10. The method of claim 9, wherein determining an embedding for a calculation component comprises:
transmitting metadata of the calculation component to an embedding model; and
receiving the embedding for the calculation component from the embedding model in response to transmission of metadata of the calculation component.
11. The method according to claim 8, further comprising:
executing a syntactic validation on the received calculation formula.
12. The method according to claim 11, further comprising:
executing a functional validation on the received calculation formula.
13. The method according to claim 8, the first prompt including a first system prompt and a first user prompt, wherein the first user prompt includes the natural language description and the metadata of the data source.
14. The method according to claim 13, the second prompt including a second system prompt and a second user prompt, wherein the second system prompt includes the metadata of the data source and the metadata of each of the one or more similar operators, and the second user prompt includes the natural language description.
15. A non-transitory medium storing program code executable by one or more processing units of a computing system to cause the computing system to:
receive a natural language description of a calculation formula and metadata of a data source;
generate a first prompt to prompt determination of calculation components of the calculation formula based on the description;
transmit the first prompt to a text generation model;
receive a plurality of calculation components from the text generation model in response to the first prompt;
for each of the plurality of calculation components, determine metadata of each of one or more operators similar to a calculation component;
generate a second prompt to determine the calculation formula based on the natural language description, the metadata of the data source and the metadata of each of the one or more similar operators determined for each of the plurality of calculation components;
transmit the second prompt to the text generation model; and
receive the calculation formula from the text generation model in response to the second prompt.

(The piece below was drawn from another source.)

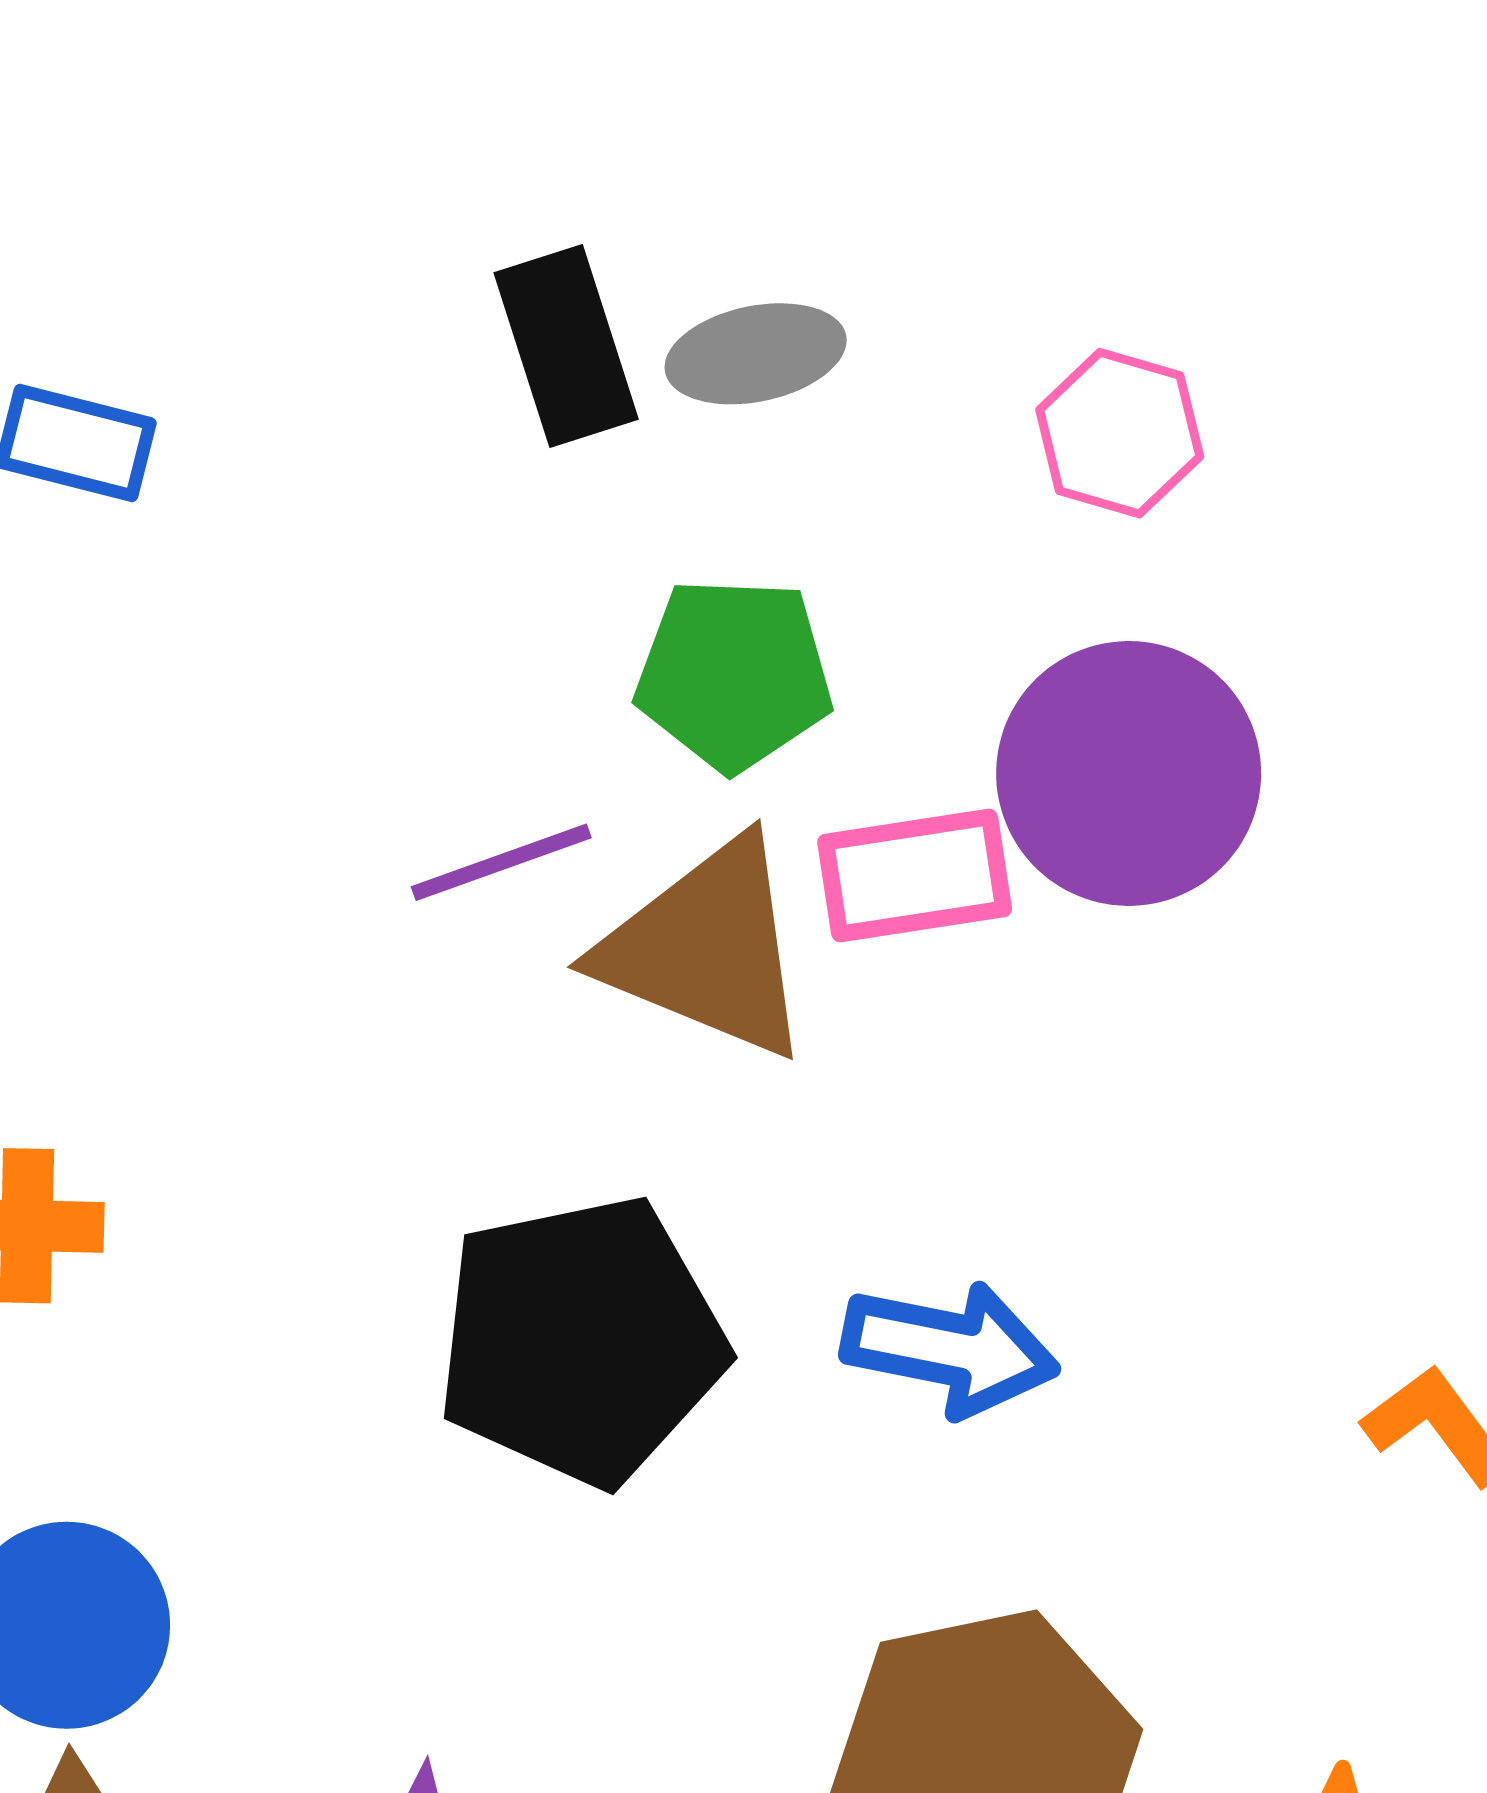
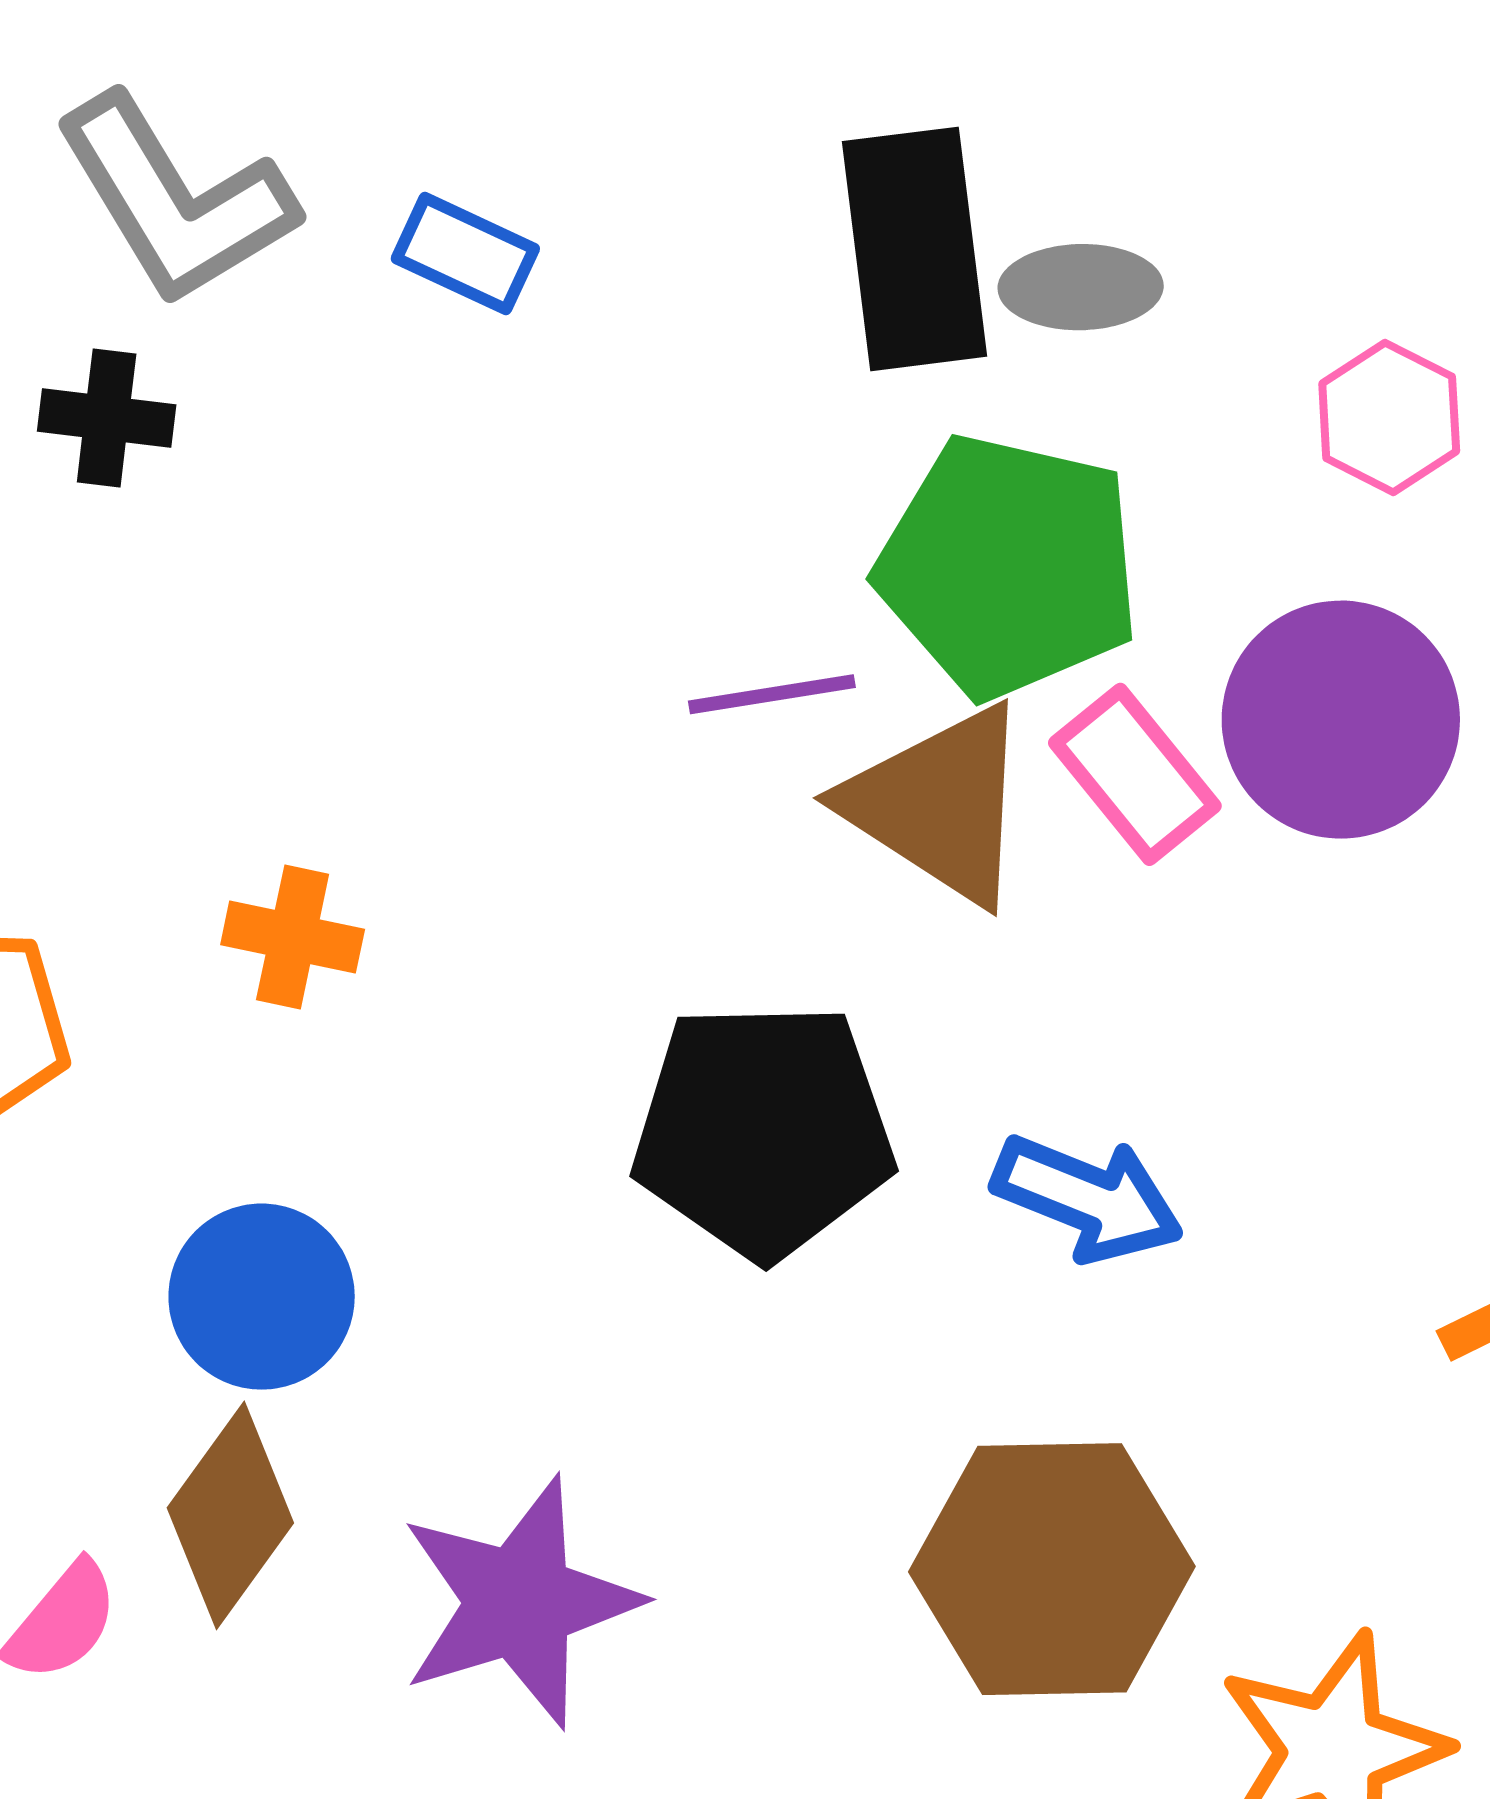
black rectangle: (566, 346) -> (914, 249), size x1.4
green pentagon: (734, 674) -> (1009, 566), size x1.5
pink rectangle: (915, 876) -> (1135, 774), turned 49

16. The medium of claim 15, wherein determination of metadata of each of one or more similar operators for each of the plurality of calculation components comprises:
determine an embedding for each of the plurality of calculation components;
query a vector database for each embedding; and
in response to the querying, receive the metadata of each of one or more similar operators for each of the plurality of calculation components from the vector database.
17. The medium of claim 16, wherein determination of an embedding for a calculation component comprises:
transmission of metadata of the calculation component to an embedding model; and
reception of the embedding for the calculation component from the embedding model in response to transmission of metadata of the calculation component.
18. The medium according to claim 15, the program code executable by one or more processing units of a computing system to cause the computing system to:
execute a syntactic validation on the received calculation formula.
19. The medium according to claim 18, the program code executable by one or more processing units of a computing system to cause the computing system to:
execute a functional validation on the received calculation formula.
20. The medium according to claim 15, the first prompt including a first system prompt and a first user prompt, wherein the first user prompt includes the natural language description and the metadata of the data source, and
the second prompt including a second system prompt and a second user prompt, wherein the second system prompt includes the metadata of the data source and the metadata of each of the one or more similar operators, and the second user prompt includes the natural language description.